| THE PROBLEM |
Check each line of the data below for the string "Kasir", then state how many have it and nothing else.

| DATA SUPPLIED |

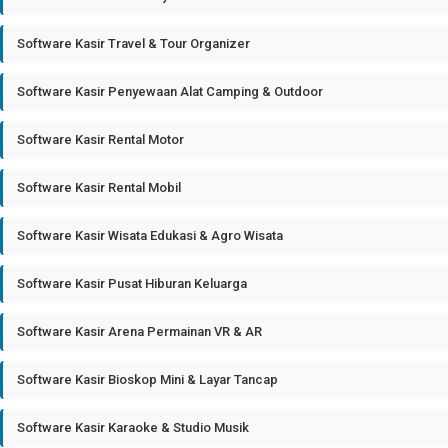
Software Kasir Travel & Tour Organizer
Software Kasir Penyewaan Alat Camping & Outdoor
Software Kasir Rental Motor
Software Kasir Rental Mobil
Software Kasir Wisata Edukasi & Agro Wisata
Software Kasir Pusat Hiburan Keluarga
Software Kasir Arena Permainan VR & AR
Software Kasir Bioskop Mini & Layar Tancap
Software Kasir Karaoke & Studio Musik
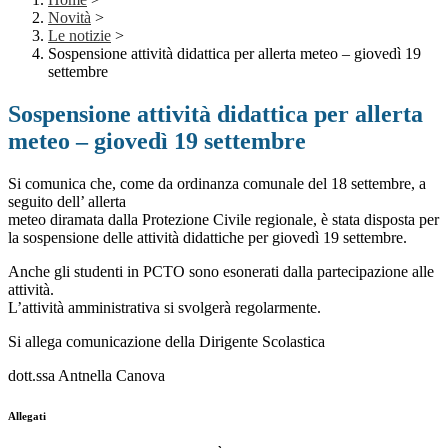
Novità
>
Le notizie
>
Sospensione attività didattica per allerta meteo – giovedì 19
settembre
Sospensione attività didattica per allerta
meteo – giovedì 19 settembre
Si comunica che, come da ordinanza comunale del 18 settembre, a
seguito dell’ allerta
meteo diramata dalla Protezione Civile regionale, è stata disposta per
la sospensione delle attività didattiche per giovedì 19 settembre.
Anche gli studenti in PCTO sono esonerati dalla partecipazione alle
attività.
L’attività amministrativa si svolgerà regolarmente.
Si allega comunicazione della Dirigente Scolastica
dott.ssa Antnella Canova
Allegati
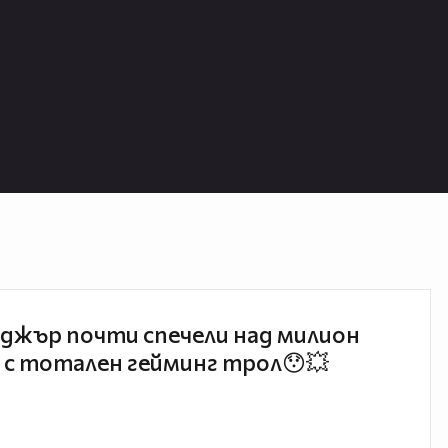
джър почти спечели над милион
 с тотален гейминг трол😯💥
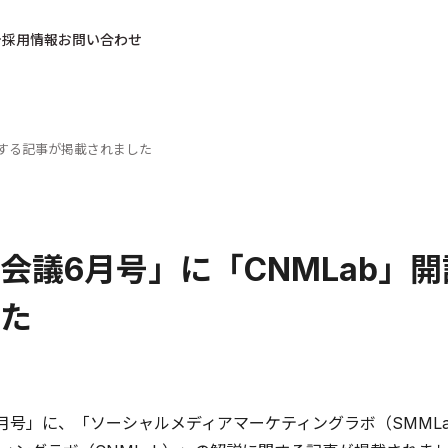
採用情報
お問い合わせ
関する記事が掲載されました
会議6月号」に「CNMLab」
た
月号」に、「ソーシャルメディアマーケティングラボ（SMML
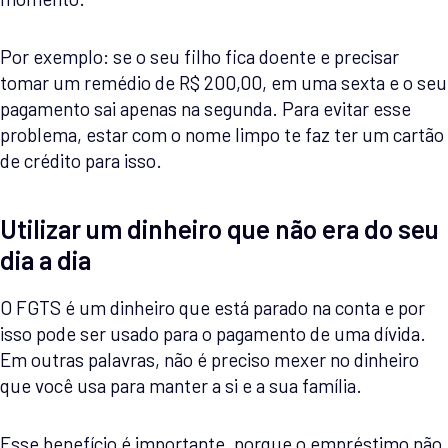
Por exemplo: se o seu filho fica doente e precisar
tomar um remédio de R$ 200,00, em uma sexta e o seu
pagamento sai apenas na segunda. Para evitar esse
problema, estar com o nome limpo te faz ter um cartão
de crédito para isso.
Utilizar um dinheiro que não era do seu
dia a dia
O FGTS é um dinheiro que está parado na conta e por
isso pode ser usado para o pagamento de uma dívida.
Em outras palavras, não é preciso mexer no dinheiro
que você usa para manter a si e a sua família.
Esse benefício é importante, porque o empréstimo não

| EXERCISE RESULT |
9